Dataset entries:
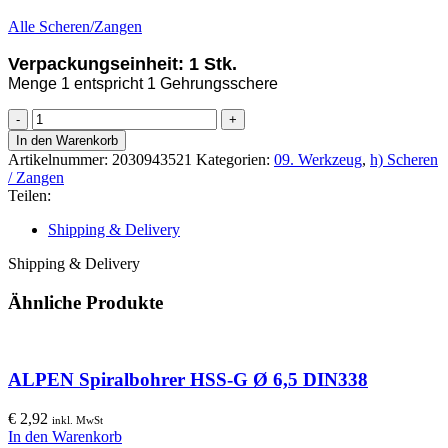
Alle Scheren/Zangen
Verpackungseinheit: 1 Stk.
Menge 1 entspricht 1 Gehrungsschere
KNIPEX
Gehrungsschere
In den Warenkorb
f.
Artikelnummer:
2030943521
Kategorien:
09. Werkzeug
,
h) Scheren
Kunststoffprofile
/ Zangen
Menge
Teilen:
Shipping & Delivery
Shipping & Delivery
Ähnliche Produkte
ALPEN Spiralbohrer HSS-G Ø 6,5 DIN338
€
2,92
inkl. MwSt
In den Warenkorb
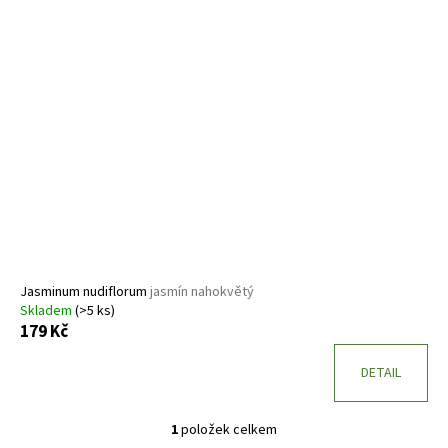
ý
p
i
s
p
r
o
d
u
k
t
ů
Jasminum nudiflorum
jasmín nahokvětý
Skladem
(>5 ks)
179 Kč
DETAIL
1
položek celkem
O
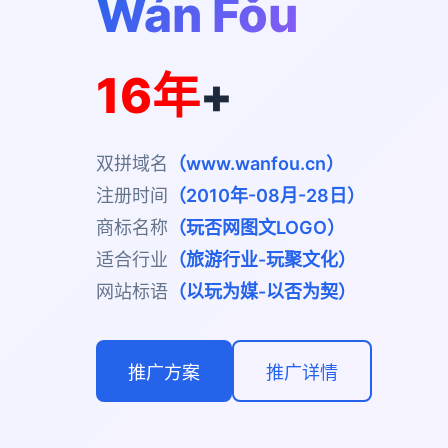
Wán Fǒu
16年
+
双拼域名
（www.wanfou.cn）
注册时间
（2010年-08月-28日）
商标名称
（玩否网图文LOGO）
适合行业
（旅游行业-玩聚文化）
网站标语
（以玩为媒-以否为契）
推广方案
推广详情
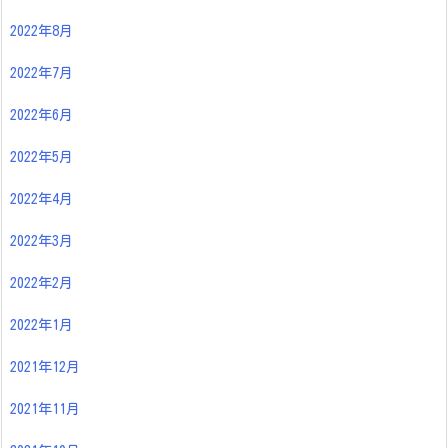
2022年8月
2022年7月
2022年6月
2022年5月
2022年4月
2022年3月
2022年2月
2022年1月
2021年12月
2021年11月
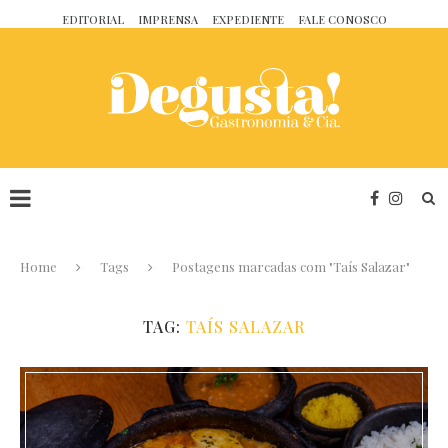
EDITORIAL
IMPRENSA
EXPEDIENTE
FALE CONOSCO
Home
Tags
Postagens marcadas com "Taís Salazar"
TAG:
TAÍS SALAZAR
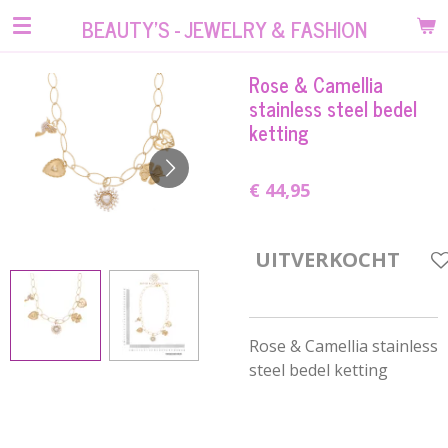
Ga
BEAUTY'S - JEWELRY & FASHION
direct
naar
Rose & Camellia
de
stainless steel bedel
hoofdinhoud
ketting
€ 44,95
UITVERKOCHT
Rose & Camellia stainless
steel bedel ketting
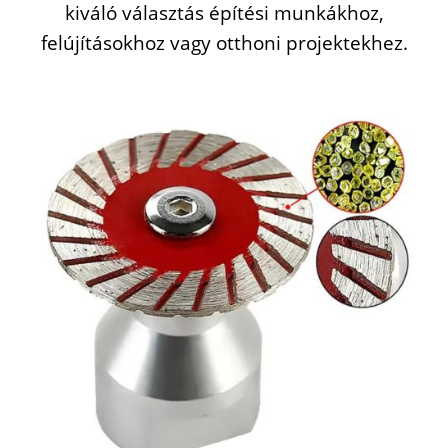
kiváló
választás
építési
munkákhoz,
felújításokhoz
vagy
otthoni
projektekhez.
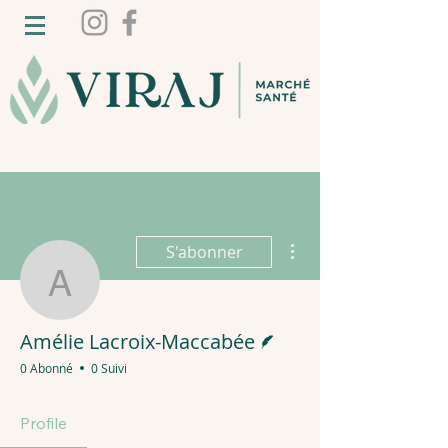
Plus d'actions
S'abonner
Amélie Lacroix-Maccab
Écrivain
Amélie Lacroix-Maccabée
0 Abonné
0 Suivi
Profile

__Work item__
Make an exact copy of the lines above, starting at the line that contains "felújításokhoz" and running through the final line of the entries. Omit the pictures.

__Solution to the problem__
felújításokhoz
vagy
otthoni
projektekhez.
Plus d'actions
S'abonner
Amélie Lacroix-Maccab
Écrivain
Amélie Lacroix-Maccabée
0 Abonné
0 Suivi
Profile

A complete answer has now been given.